Bild: Unumstritten: Uwe Seelers Fußballverdienste machten ihn zurLegende.
Hans Günter Winkler, einer der erfolgreichsten Springreiter aller Zeiten,
war sichtlich angeschlagen. Zähflüssig tropften die Worte aus seinem Mund,
als er sich während der gestrigen Feststunde zur Einrichtung der "Hall of
Fame des Deutschen Sports" vor den handverlesenen Gästen bedanken sollte,
dafür dass es nun ein deutsches Athleten-Walhall gibt. "Die Jury hat eine
gute Wahl getroffen", so stand es in seinem Redetext. Er las ihn vor und
fügte an: "Über diesen Satz bin ich gestolpert." Auch Winkler hat die
Diskussionen der vergangenen Tage verfolgt, in denen kritisiert wurde, dass
auch Nazis, allen voran Arisierungs-Profiteur Josef Neckermann, Aufnahme in
die Hall of Fame gefunden haben.
Doch er wollte nicht die Juroren kritisieren. Er kritisierte das
öffentliche "Gezänk" rund um die Namen, die auf die Ehrenliste der Stiftung
Deutsche Sporthilfe Eingang gefunden haben. Offensichtlich hatte er die
Schnauze voll von all denjenigen kritischen Geistern, die sich tatsächlich
vorstellen können, dass es auch Sportler gibt, die nicht nur Gutes
geleistet haben in ihrem Leben. Nach dem Festakt, nachdem Bundespräsident
Horst Köhler beklatscht, die Nationalhymne gesungen war, da wurde an so
manchem Stehtisch Klartext gesprochen. Unvermeidlich der Satz: "Irgendwann
muss doch einmal Schluss damit sein." Ausgesprochen hat ihn Reinhard
Freiherr von Cramm, der als Nachfahre des als Tennisbaron zu Ruhm gelangten
Gottfried von Cramm eingeladen worden war.
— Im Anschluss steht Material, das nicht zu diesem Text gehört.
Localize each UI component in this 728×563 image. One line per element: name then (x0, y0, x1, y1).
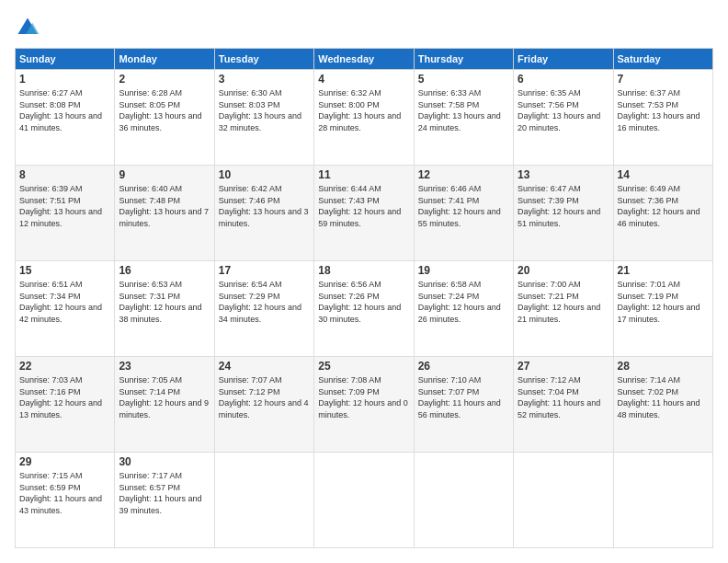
cell-info: Sunrise: 6:56 AMSunset: 7:26 PMDaylight:… (318, 280, 401, 324)
day-number: 16 (119, 264, 210, 277)
day-number: 10 (219, 168, 310, 181)
day-number: 21 (618, 264, 709, 277)
calendar-cell: 17 Sunrise: 6:54 AMSunset: 7:29 PMDaylig… (214, 261, 313, 357)
calendar-cell: 27 Sunrise: 7:12 AMSunset: 7:04 PMDaylig… (514, 357, 613, 453)
calendar-body: 1 Sunrise: 6:27 AMSunset: 8:08 PMDayligh… (16, 70, 713, 548)
cell-info: Sunrise: 7:05 AMSunset: 7:14 PMDaylight:… (119, 375, 209, 419)
calendar-cell: 15 Sunrise: 6:51 AMSunset: 7:34 PMDaylig… (16, 261, 115, 357)
cell-info: Sunrise: 6:53 AMSunset: 7:31 PMDaylight:… (119, 280, 201, 324)
cell-info: Sunrise: 7:17 AMSunset: 6:57 PMDaylight:… (119, 471, 201, 515)
day-number: 12 (418, 168, 509, 181)
calendar-cell: 13 Sunrise: 6:47 AMSunset: 7:39 PMDaylig… (514, 166, 613, 261)
day-number: 20 (518, 264, 609, 277)
calendar-header-cell: Thursday (414, 49, 513, 70)
day-number: 3 (219, 73, 310, 86)
calendar-cell: 21 Sunrise: 7:01 AMSunset: 7:19 PMDaylig… (613, 261, 712, 357)
calendar-cell (514, 453, 613, 548)
day-number: 15 (19, 264, 110, 277)
calendar-cell: 1 Sunrise: 6:27 AMSunset: 8:08 PMDayligh… (16, 70, 115, 166)
cell-info: Sunrise: 6:42 AMSunset: 7:46 PMDaylight:… (219, 184, 309, 228)
day-number: 19 (418, 264, 509, 277)
calendar-cell: 8 Sunrise: 6:39 AMSunset: 7:51 PMDayligh… (16, 166, 115, 261)
calendar-header-cell: Wednesday (314, 49, 414, 70)
cell-info: Sunrise: 7:03 AMSunset: 7:16 PMDaylight:… (19, 375, 102, 419)
day-number: 6 (518, 73, 609, 86)
calendar-cell: 23 Sunrise: 7:05 AMSunset: 7:14 PMDaylig… (115, 357, 214, 453)
calendar-cell: 10 Sunrise: 6:42 AMSunset: 7:46 PMDaylig… (214, 166, 313, 261)
calendar-cell: 28 Sunrise: 7:14 AMSunset: 7:02 PMDaylig… (613, 357, 712, 453)
day-number: 22 (19, 360, 110, 373)
cell-info: Sunrise: 7:12 AMSunset: 7:04 PMDaylight:… (518, 375, 600, 419)
calendar-header-row: SundayMondayTuesdayWednesdayThursdayFrid… (16, 49, 713, 70)
calendar-cell: 14 Sunrise: 6:49 AMSunset: 7:36 PMDaylig… (613, 166, 712, 261)
cell-info: Sunrise: 6:47 AMSunset: 7:39 PMDaylight:… (518, 184, 600, 228)
cell-info: Sunrise: 6:40 AMSunset: 7:48 PMDaylight:… (119, 184, 209, 228)
calendar-cell: 26 Sunrise: 7:10 AMSunset: 7:07 PMDaylig… (414, 357, 513, 453)
calendar-cell (414, 453, 513, 548)
day-number: 30 (119, 455, 210, 468)
calendar-cell: 22 Sunrise: 7:03 AMSunset: 7:16 PMDaylig… (16, 357, 115, 453)
calendar-cell: 12 Sunrise: 6:46 AMSunset: 7:41 PMDaylig… (414, 166, 513, 261)
calendar-cell: 5 Sunrise: 6:33 AMSunset: 7:58 PMDayligh… (414, 70, 513, 166)
cell-info: Sunrise: 6:39 AMSunset: 7:51 PMDaylight:… (19, 184, 102, 228)
calendar-week-row: 8 Sunrise: 6:39 AMSunset: 7:51 PMDayligh… (16, 166, 713, 261)
calendar-cell: 24 Sunrise: 7:07 AMSunset: 7:12 PMDaylig… (214, 357, 313, 453)
cell-info: Sunrise: 7:07 AMSunset: 7:12 PMDaylight:… (219, 375, 309, 419)
day-number: 1 (19, 73, 110, 86)
day-number: 2 (119, 73, 210, 86)
day-number: 4 (318, 73, 409, 86)
cell-info: Sunrise: 6:33 AMSunset: 7:58 PMDaylight:… (418, 88, 501, 132)
day-number: 28 (618, 360, 709, 373)
cell-info: Sunrise: 6:46 AMSunset: 7:41 PMDaylight:… (418, 184, 501, 228)
calendar-cell: 19 Sunrise: 6:58 AMSunset: 7:24 PMDaylig… (414, 261, 513, 357)
calendar-cell: 25 Sunrise: 7:08 AMSunset: 7:09 PMDaylig… (314, 357, 414, 453)
cell-info: Sunrise: 6:49 AMSunset: 7:36 PMDaylight:… (618, 184, 700, 228)
header (15, 15, 713, 40)
day-number: 18 (318, 264, 409, 277)
day-number: 27 (518, 360, 609, 373)
cell-info: Sunrise: 6:32 AMSunset: 8:00 PMDaylight:… (318, 88, 401, 132)
calendar-cell: 3 Sunrise: 6:30 AMSunset: 8:03 PMDayligh… (214, 70, 313, 166)
calendar-cell: 29 Sunrise: 7:15 AMSunset: 6:59 PMDaylig… (16, 453, 115, 548)
day-number: 26 (418, 360, 509, 373)
calendar-cell: 9 Sunrise: 6:40 AMSunset: 7:48 PMDayligh… (115, 166, 214, 261)
day-number: 25 (318, 360, 409, 373)
calendar-header-cell: Monday (115, 49, 214, 70)
calendar-header-cell: Sunday (16, 49, 115, 70)
cell-info: Sunrise: 6:58 AMSunset: 7:24 PMDaylight:… (418, 280, 501, 324)
logo-icon (15, 15, 40, 40)
day-number: 14 (618, 168, 709, 181)
day-number: 29 (19, 455, 110, 468)
cell-info: Sunrise: 6:44 AMSunset: 7:43 PMDaylight:… (318, 184, 401, 228)
day-number: 7 (618, 73, 709, 86)
cell-info: Sunrise: 6:27 AMSunset: 8:08 PMDaylight:… (19, 88, 102, 132)
cell-info: Sunrise: 6:28 AMSunset: 8:05 PMDaylight:… (119, 88, 201, 132)
cell-info: Sunrise: 7:14 AMSunset: 7:02 PMDaylight:… (618, 375, 700, 419)
cell-info: Sunrise: 7:15 AMSunset: 6:59 PMDaylight:… (19, 471, 102, 515)
calendar-cell (613, 453, 712, 548)
calendar-table: SundayMondayTuesdayWednesdayThursdayFrid… (15, 48, 713, 548)
page: SundayMondayTuesdayWednesdayThursdayFrid… (0, 0, 728, 563)
calendar-header-cell: Tuesday (214, 49, 313, 70)
day-number: 24 (219, 360, 310, 373)
calendar-cell (214, 453, 313, 548)
calendar-cell (314, 453, 414, 548)
calendar-cell: 30 Sunrise: 7:17 AMSunset: 6:57 PMDaylig… (115, 453, 214, 548)
cell-info: Sunrise: 7:10 AMSunset: 7:07 PMDaylight:… (418, 375, 501, 419)
cell-info: Sunrise: 6:54 AMSunset: 7:29 PMDaylight:… (219, 280, 301, 324)
calendar-cell: 20 Sunrise: 7:00 AMSunset: 7:21 PMDaylig… (514, 261, 613, 357)
cell-info: Sunrise: 6:35 AMSunset: 7:56 PMDaylight:… (518, 88, 600, 132)
calendar-cell: 18 Sunrise: 6:56 AMSunset: 7:26 PMDaylig… (314, 261, 414, 357)
day-number: 9 (119, 168, 210, 181)
calendar-week-row: 15 Sunrise: 6:51 AMSunset: 7:34 PMDaylig… (16, 261, 713, 357)
day-number: 5 (418, 73, 509, 86)
cell-info: Sunrise: 7:01 AMSunset: 7:19 PMDaylight:… (618, 280, 700, 324)
day-number: 23 (119, 360, 210, 373)
cell-info: Sunrise: 7:00 AMSunset: 7:21 PMDaylight:… (518, 280, 600, 324)
calendar-cell: 2 Sunrise: 6:28 AMSunset: 8:05 PMDayligh… (115, 70, 214, 166)
day-number: 13 (518, 168, 609, 181)
cell-info: Sunrise: 6:51 AMSunset: 7:34 PMDaylight:… (19, 280, 102, 324)
calendar-cell: 7 Sunrise: 6:37 AMSunset: 7:53 PMDayligh… (613, 70, 712, 166)
calendar-cell: 16 Sunrise: 6:53 AMSunset: 7:31 PMDaylig… (115, 261, 214, 357)
logo (15, 15, 44, 40)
Nicht wenige waren gestern im Deutschen Historischen Museum zu Berlin
überrascht, dass die Eröffnung der Ruhmeshalle nicht als deutsches
Weihefest begangen wurde. Die Festredner reagierten auf die Kritik der
vergangenen Tage. Es war viel von Erinnern die Rede, von der "gebrochenen
Vergangenheit" Deutschlands. Sicher, so Geschichtsprofessor Thomas Mergel,
da gebe es "Flecken auf der Weste" so manches Sportlers. Doch als falsch
mochte er die Auswahl nicht bezeichnen, eher als Chance, einen Dirkurs zu
führen. Geht es nach Hans Wilhelm Gäb, dem langjährigen Chef der Sporthilfe
und Ideengeber zur Hall of Fame, kann am Ende des Diskurses nur stehen,
dass alles gut ist, wie es ist. Warum? Weil die armen Sportler ja
schließlich nichts dafür können, dass sie in einer Zeit leben mussten, in
der sie mit dem Nationalsozialismus "in Berührung gekommen" sind. Nur
Widerständler zu ehren, das sei "moralisch anmaßend" und stehe denen nicht
zu, die die Nazizeit nicht erlebt hätten.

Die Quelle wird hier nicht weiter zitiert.